*** Dataset records Section Begins ***

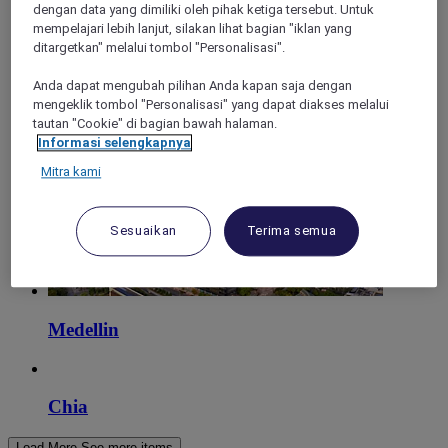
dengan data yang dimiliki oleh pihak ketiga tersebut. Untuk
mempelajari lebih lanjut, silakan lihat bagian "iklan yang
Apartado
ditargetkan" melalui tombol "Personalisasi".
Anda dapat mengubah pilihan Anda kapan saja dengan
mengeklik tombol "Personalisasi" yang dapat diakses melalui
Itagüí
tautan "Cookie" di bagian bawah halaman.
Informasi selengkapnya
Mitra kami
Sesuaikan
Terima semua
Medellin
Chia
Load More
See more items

*** Dataset records Section Ends ***
*** Dataset records Section Begins ***

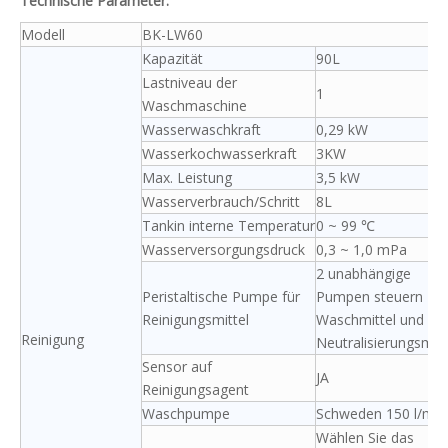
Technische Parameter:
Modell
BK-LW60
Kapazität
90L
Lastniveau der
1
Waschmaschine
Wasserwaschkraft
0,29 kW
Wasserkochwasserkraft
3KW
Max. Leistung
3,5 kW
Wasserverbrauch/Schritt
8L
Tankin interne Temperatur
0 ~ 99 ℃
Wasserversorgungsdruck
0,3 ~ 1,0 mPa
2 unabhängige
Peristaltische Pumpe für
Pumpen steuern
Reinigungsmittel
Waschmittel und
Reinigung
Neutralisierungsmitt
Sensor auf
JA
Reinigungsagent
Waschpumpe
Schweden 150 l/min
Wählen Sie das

*** Dataset records Section Ends ***

## Activity:
Determine how many lines of the listing include the word "Personalisasi" and report nothing but the number.

## Answer to the exercise:
2